My husband also travels though he is not nearly as diligent in bringing gifts unless he goes overseas. He usually just "forgets" to pick up something for the kids. But he is also not wracked with guilt for leaving them. I, on the other hand, would rather miss my flight than return without the goods. I've even been known to stop at Target in advance of a trip, just to have something fun to give them when I walk through the door.
But experts say this may not be the best tactic. In a recent New York Times article about traveling parents and guilt, Juliet Schor, a professor of sociology at Boston College and the author of "Born to Buy: The Commercialized Child and the New Consumer Culture," warns that too much gift giving can do more harm than good.
"'The child gets into the power seat, and that results in worse behavior ultimately. It leads to the gimmies. And when gifts become ordinary and expected, they don't function so well in creating that positive experience.'"
Other experts suggest that if a present is given, it's small and is related to the place where the parent visited. This makes sense. But when kids are no longer excited to get those snow globes from San Jose or a stuffed monkey from Memphis, it can feel impossible to now not only satisfy your kids but also assuage your own angst.

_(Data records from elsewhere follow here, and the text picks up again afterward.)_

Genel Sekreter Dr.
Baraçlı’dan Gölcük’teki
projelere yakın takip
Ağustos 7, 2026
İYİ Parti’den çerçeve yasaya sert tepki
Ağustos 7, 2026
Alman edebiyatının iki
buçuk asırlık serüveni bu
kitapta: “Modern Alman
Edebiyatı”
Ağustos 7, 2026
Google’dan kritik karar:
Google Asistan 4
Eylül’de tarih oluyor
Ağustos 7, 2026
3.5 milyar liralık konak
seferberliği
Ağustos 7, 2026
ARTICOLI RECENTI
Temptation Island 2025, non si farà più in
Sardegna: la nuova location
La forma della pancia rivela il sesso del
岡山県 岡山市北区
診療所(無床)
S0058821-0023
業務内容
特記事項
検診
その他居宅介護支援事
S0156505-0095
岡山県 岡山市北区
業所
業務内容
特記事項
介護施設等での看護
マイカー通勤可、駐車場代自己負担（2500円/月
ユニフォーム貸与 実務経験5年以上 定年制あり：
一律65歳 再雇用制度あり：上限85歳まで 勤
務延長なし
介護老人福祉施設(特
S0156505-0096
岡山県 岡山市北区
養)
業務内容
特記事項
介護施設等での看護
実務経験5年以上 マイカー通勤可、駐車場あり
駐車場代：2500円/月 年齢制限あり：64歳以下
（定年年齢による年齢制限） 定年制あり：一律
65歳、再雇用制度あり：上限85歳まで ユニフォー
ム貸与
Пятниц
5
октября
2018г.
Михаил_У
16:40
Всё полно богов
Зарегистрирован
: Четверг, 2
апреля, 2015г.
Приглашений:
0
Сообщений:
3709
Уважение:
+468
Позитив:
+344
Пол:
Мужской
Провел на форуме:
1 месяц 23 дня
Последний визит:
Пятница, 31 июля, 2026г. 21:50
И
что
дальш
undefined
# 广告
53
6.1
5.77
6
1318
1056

My rule now is that gifts only come if I am away for more than two nights and then they are something small. Clothes are off the list. When Crazy Bandz were all the rage last year, they were the perfect present AND they were readily found in airport gift shops. This year, I'm not sure what I'll pick up. I'm just hoping that I don't spend more than two nights away from home - then I can come home empty handed and not feel so guilty.